Lecturer in Statistics

Dr Zdravko Botev lectures in Statistics at the School of Mathematics and Statistics. Here, he reveals what first enticed him to study maths, his favourite probabilist, why he is fascinated by probability, and why he loves teaching UNSW students.

*Interview conducted by School Communications Officer, Susannah Waters*

How did you first become interested in mathematics?

When I was a boy I was fascinated by electronic gadgets. I really wanted to understand how they all worked. I was told that to really understand electronics, I had to be good at maths. Thus, initially motivated by the desire to understand electronics, I started studying maths and eventually became interested in mathematics itself. I was captivated by the beauty and elegance of Euclidean geometry in high school.

The whole edifice of Euclid is built from five basic self-evident truths called axioms. Just like recombining the eight notes of an octave is enough to create the most beautiful symphonies, so can just five axioms build a grand and exquisite architecture of pure reason and logic. Mathematics can be as seductive as any great piece of art.

I was also very lucky to have an inspirational high school teacher. He understood that the real value of what he taught us was not in the factual content per se, but in teaching us how to reason rationally and logically, and use abstraction to unify different concepts and ideas.

**Why did you want to pursue mathematics as an academic career?**

One reason is that I wanted to share my passion for science and discovery with like-minded people. I also think that mathematics is not only an indispensable tool in the Natural Sciences that has made our lives long and comfortable with, say, Magnetic Resonance Imaging and smart phones. Mathematics is the only knowledge which can claim absolute truths with the certainty craved by religion. Ever since ancient times our understanding of the world has kept changing - we had to change our views about the origin of the universe; we had to change our beliefs about what makes us ill and how we can cure diseases. Yet in all this whirlpool of constant change, only mathematics gives us absolute security and certainty. What the ancient Greeks proved more than 2000 years ago is still as valid as when it was discovered, and will be valid for all eternity.

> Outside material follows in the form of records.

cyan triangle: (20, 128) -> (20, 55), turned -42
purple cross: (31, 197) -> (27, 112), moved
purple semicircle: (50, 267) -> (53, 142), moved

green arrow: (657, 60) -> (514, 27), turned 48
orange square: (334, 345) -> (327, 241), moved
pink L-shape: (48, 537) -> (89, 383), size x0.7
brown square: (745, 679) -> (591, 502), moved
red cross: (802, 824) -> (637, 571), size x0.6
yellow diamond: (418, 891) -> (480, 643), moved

It is often said that if one day an alien intelligence visits our Solar System, then mathematics will be our only means of communication. Given all this, how can one not desire to study the only universal language of the cosmos?

**How did you end up at the School of Mathematics and Statistics, UNSW? **

I was in the middle of a postdoc in Montreal when I applied for a job at UNSW. I was really excited when I was offered the job. Accepting it was a no-brainer, because the School is a mix of young and senior researchers who are great role models for intellectual achievement, fulfilment and success. The environment is highly stimulating, encouraging, and rewards excellence. I was impressed by how highly the School values good teaching. In addition to the many high calibre award-winning researchers, the School boasts many teachers par excellence.

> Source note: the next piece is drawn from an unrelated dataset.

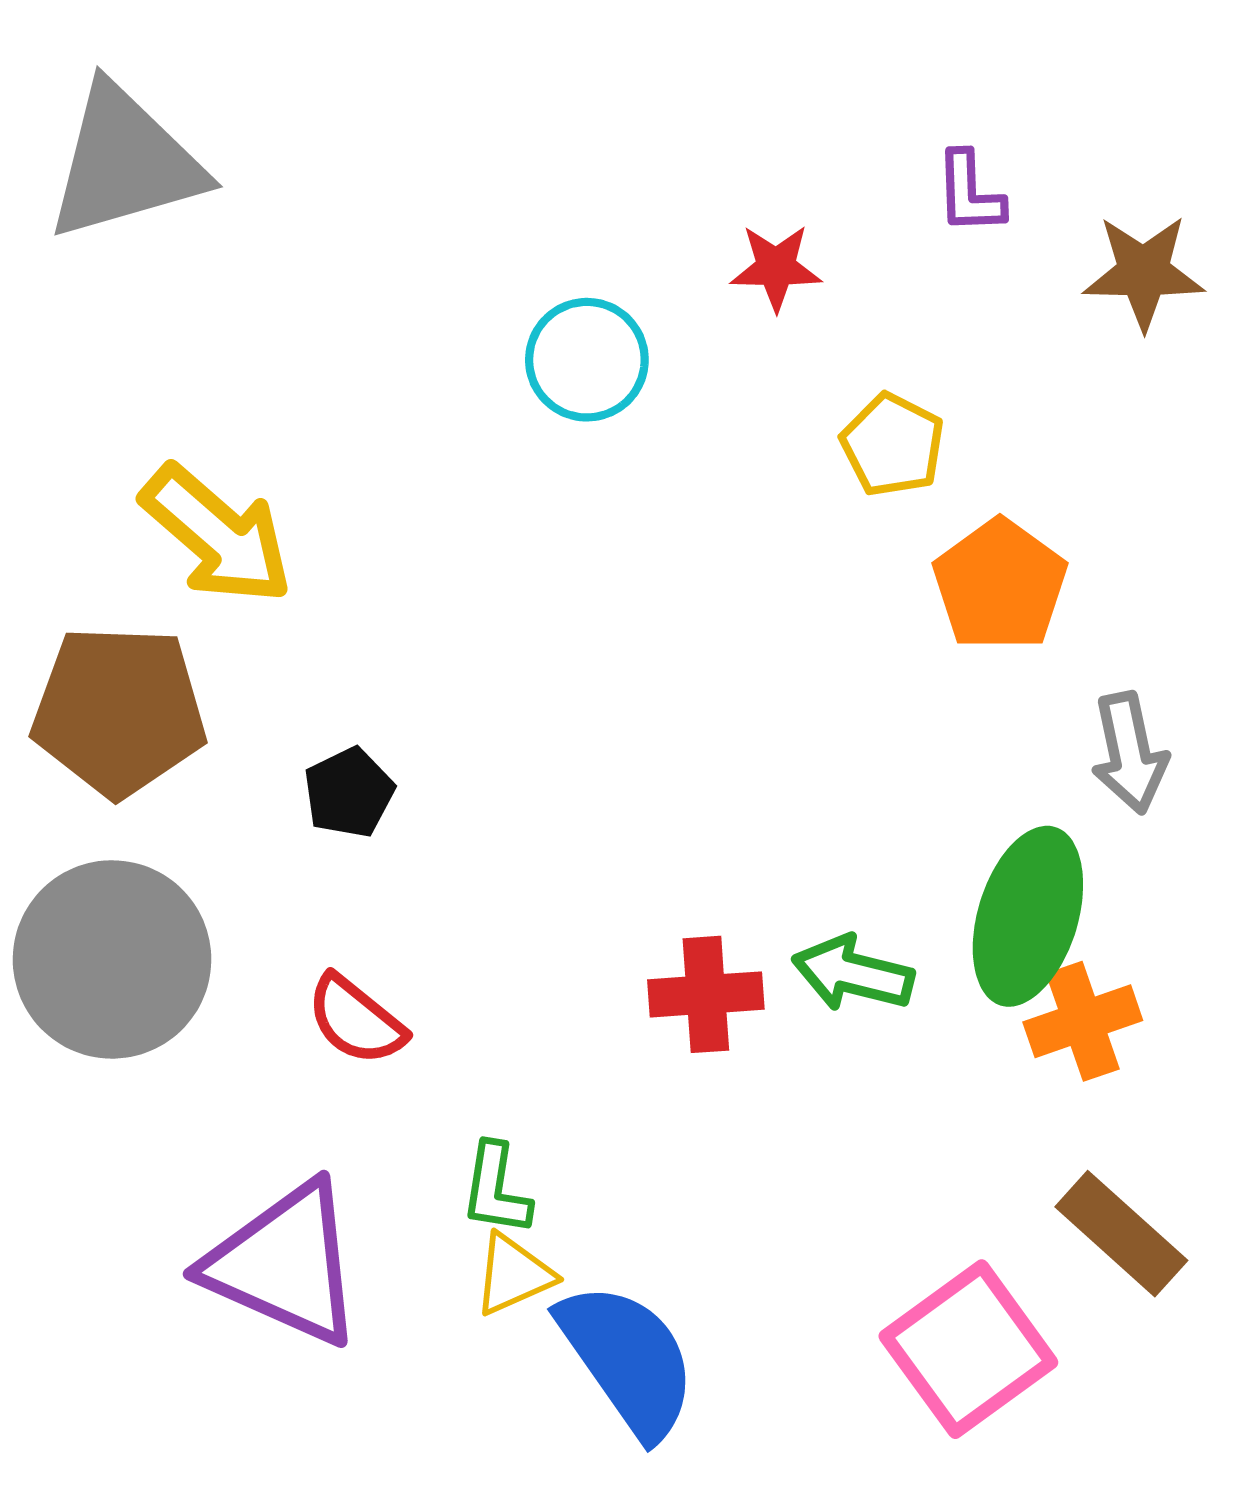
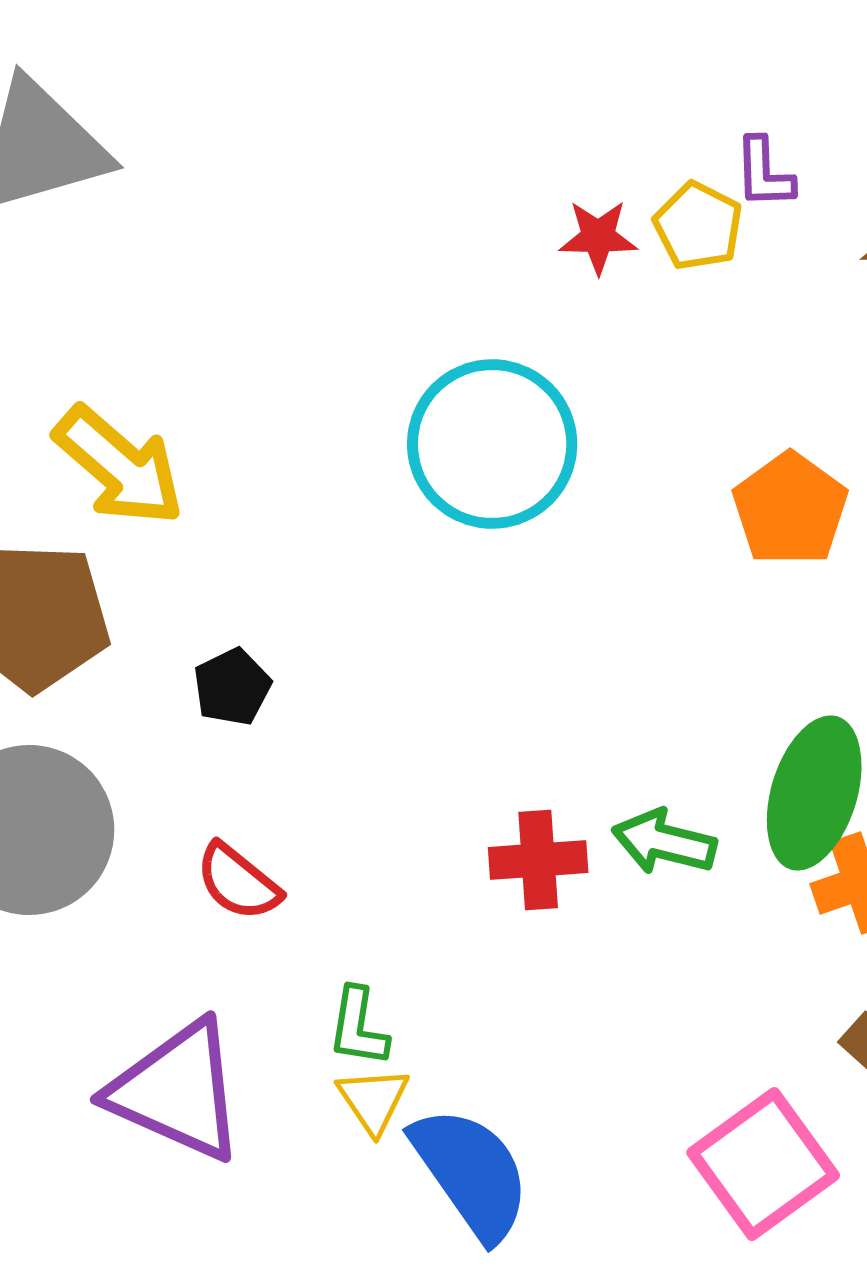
cyan circle: (587, 360) -> (492, 444), moved, size x1.6
yellow pentagon: (893, 445) -> (698, 226), moved
yellow triangle: (513, 1274) -> (373, 1100), turned -40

**Who is your favourite/most influential probabilist? **

The first that comes to mind is Sir Ronald Fisher. Fisher’s is a versatile mind. He is not only the father of mathematical statistics, but he is also the greatest geneticist and disciple of Charles Darwin. He developed mathematical models to describe the changing frequencies of genes in populations, thus giving solid support to Darwin’s theory of sexual selection. Fisher developed mathematical statistics in part to examine intriguing questions such as: How does Evolution operate on population of genes? What is the future evolution of the human species? Why is there a struggle “between the individuals of the same sex, in order to excite or charm those of the opposite sex, generally the females”?

**Who is the most famous person in your maths genealogy?**

Apart from Euler, who is ultimately the PhD ancestor of everybody, a more recent one is Diederik Johannes Korteweg, the first PhD graduate of the University of Amsterdam, who is remembered for the famous Korteweg–de Vries equation. This equation gives scientists insight into the behavior of waves on shallow water surfaces.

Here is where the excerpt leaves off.